'Lost In La Mancha' Sequel Chronicling More Of Terry Gilliam's 'Quixote' Troubles On The Way

Terry Gilliam's The Man Who Killed Don Quixote has had one long, strange journey to the screen. The troubled production of the film was previously chronicled in the documentary Lost in La Mancha. Now, a Lost in La Mancha sequel called He Dreams of Giants will finish telling the story.

The team that made Lost in La Mancha, the documentary chronicling Terry Gilliam's troubled Man Who Killed Don Quixote production, are coming back to tell the rest of the tale. So much time has passed since the last film, and so many further things have gone wrong since, that the need for a follow-up documentary is now apparent. Variety reports Keith Fulton and Louis Pepe, who made Lost in La Mancha, will also make this new documentary, titled He Dreams of Giants.

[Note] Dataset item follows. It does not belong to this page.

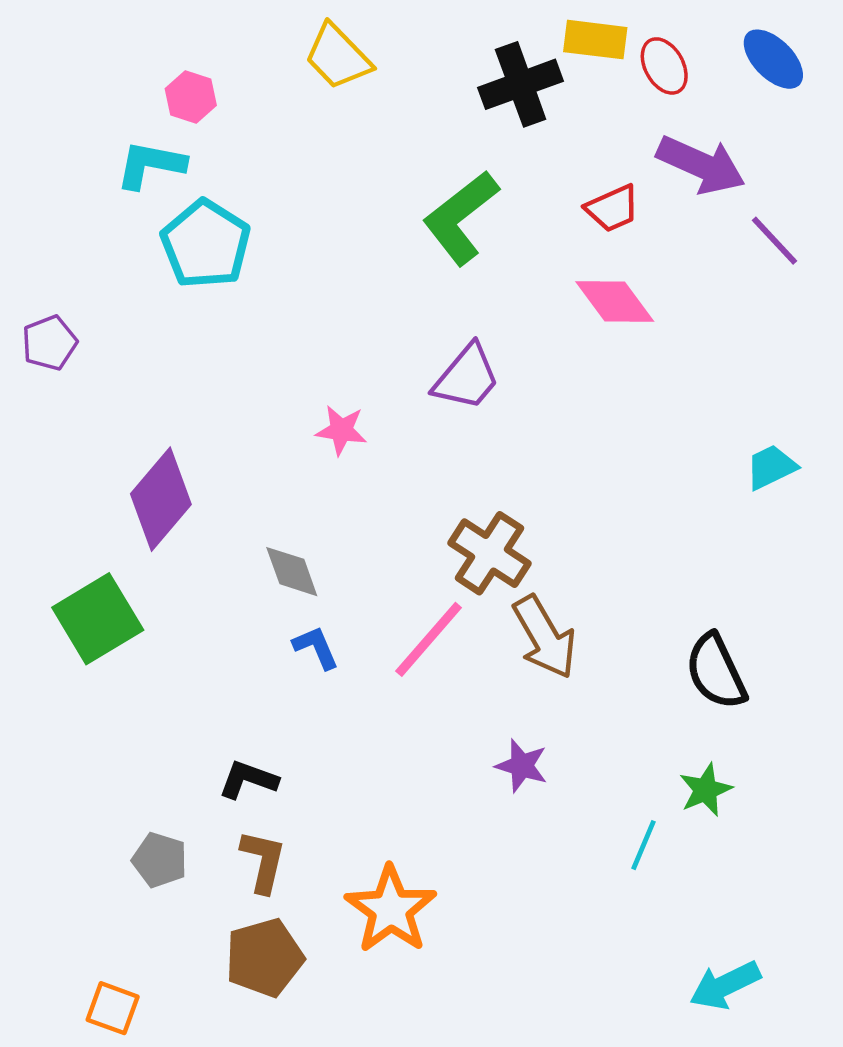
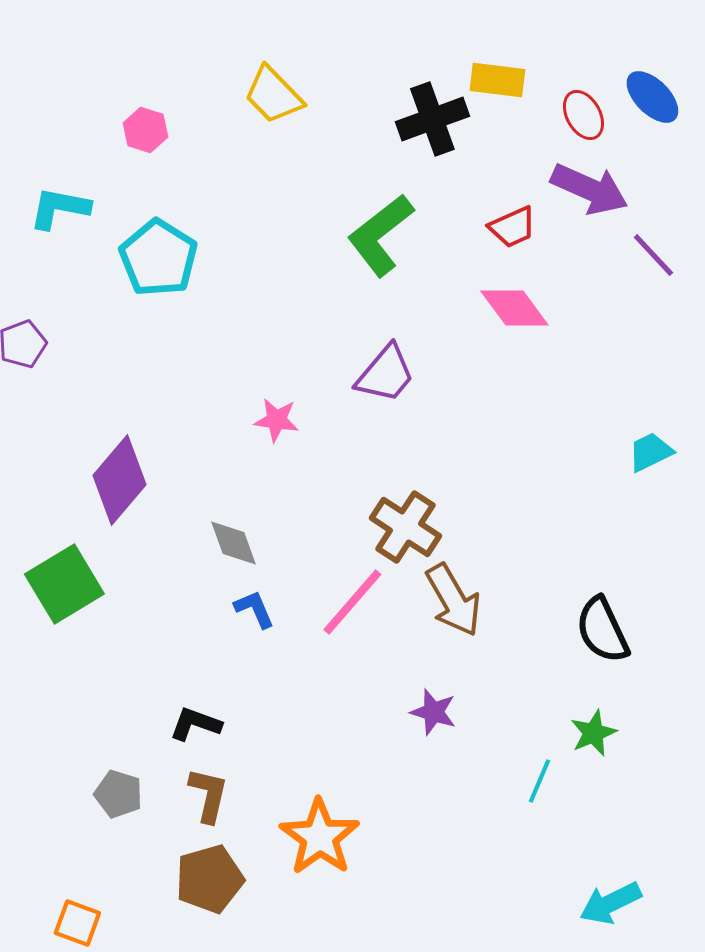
red ellipse: (664, 66) -> (583, 115), moved
cyan L-shape: (151, 165) -> (59, 208), moved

This Lost in La Mancha sequel will take a different approach to the story than the previous film. "We began to think this is more a film about an internal struggle in an artist's mind," Fulton told Variety. "What is it like for an artist to be standing on the brink of actually finishing this project finally?"

"Even on the set we would say the conflicts raging around Terry right now of making the movie are not nearly as interesting as what's going on inside his head," added Pepe.

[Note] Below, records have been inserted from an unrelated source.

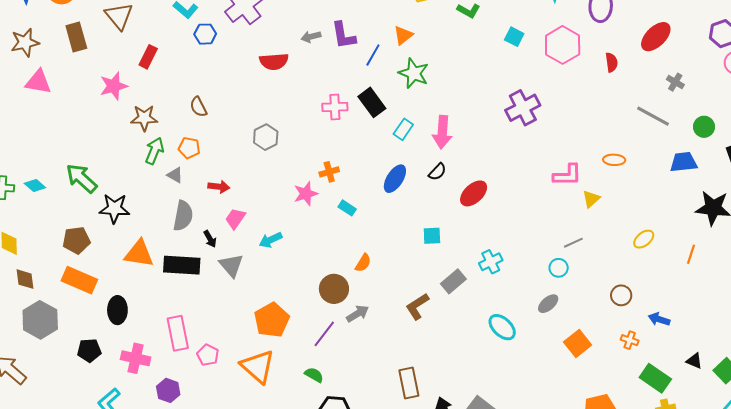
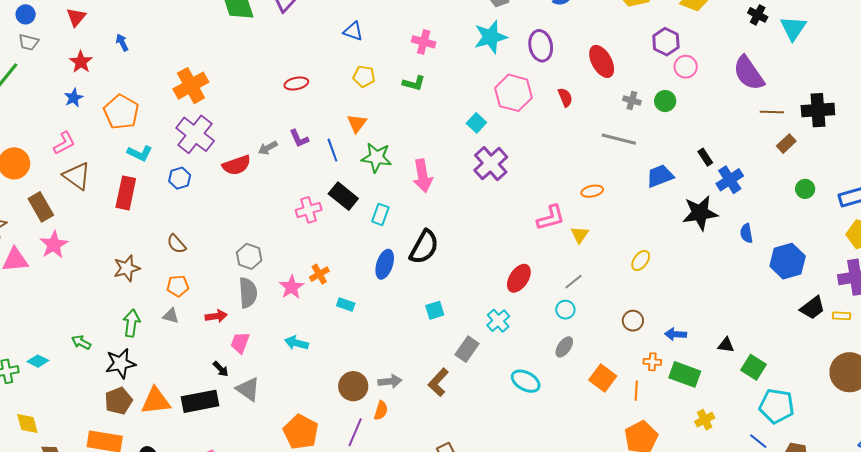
blue hexagon: (205, 34) -> (180, 178), moved
purple L-shape: (344, 35) -> (299, 139), size x0.7
cyan square: (514, 37) -> (476, 123), moved, turned 30
red ellipse: (656, 37) -> (602, 61), turned -60
blue line: (373, 55) -> (332, 150), turned -35
red rectangle: (148, 57) -> (126, 193), moved, size x1.4
red semicircle: (274, 61) -> (237, 165), moved
pink star: (114, 86) -> (54, 245), moved
green circle: (704, 127) -> (665, 101), moved
pink arrow: (442, 132) -> (423, 176), moved
green arrow: (154, 151) -> (131, 323), moved
black semicircle: (437, 172) -> (424, 247), size x1.8
green arrow: (82, 178) -> (81, 342), size x0.6
red ellipse: (474, 193) -> (519, 278), moved
pink star: (306, 194) -> (292, 287), moved
gray semicircle: (183, 216) -> (248, 293), moved
brown pentagon: (76, 240) -> (118, 401), moved
cyan arrow: (271, 240) -> (296, 343), moved, turned 55
orange line: (691, 254) -> (636, 391), moved
orange semicircle: (363, 263) -> (381, 410), moved
gray arrow: (358, 314) -> (390, 381), moved, turned 40
black triangle: (694, 361) -> (726, 345), moved
green rectangle: (655, 378) -> (685, 374), moved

In 2002, Lost in La Mancha chronicled the doomed production of Gilliam's Man Who Killed Don Quixote, a film the director had been developing since 1989. When Gilliam finally began making the film, one problem after another presented itself. The original movie was supposed to star Johnny Depp and Jean Rochefort. The elderly Rochefort suffered a herniated disc while filming, and could not continue filming. Oh, and there were also flash-floods, lightning storms, and constant noise from NATO aircraft target practice area near the shooting location. Gilliam was eventually forced to pull the plug.

Lost In La Mancha Trailer

After the production was shut down, Gilliam started up again in 2008, but the director continued to suffer setbacks. Gilliam would then spend a decade trying to get the film back on track. Eventually, he was able to realize his dream, with Adam Driver and Jonathan Pryce starring in the film. Yet even after Gilliam managed to finish shooting the film, setbacks still arose, in the form of a lawsuit and Amazon deciding not to distribute the film. Now The Man Who Killed Don Quixote will play at the Cannes Film Festival before eventually finding its way to an audience.

He Dreams of Giants will make use of archival footage as well as a technique in which the filmmakers "shot Gilliam's face, revealing his reactions to what was happening around him."

This has ultimately been one long, strange trip for everyone involved. Fulton and Pepe originally made a documentary chronicling Gilliam's film 12 Monkeys. Gilliam was so impressed with the filmmakers that he hired them to come document the making of Don Quixote as well, not realizing that what was supposed to be a standard making-of doc would turn into a front-row seat to absolute disaster.

Yet that disaster won't be the main subject of His Dreams of Giants. "We certainly touch on it in our film and acknowledge it," Fulton says, "but it always struck us that it wasn't as fascinating as this deeper 27-year push."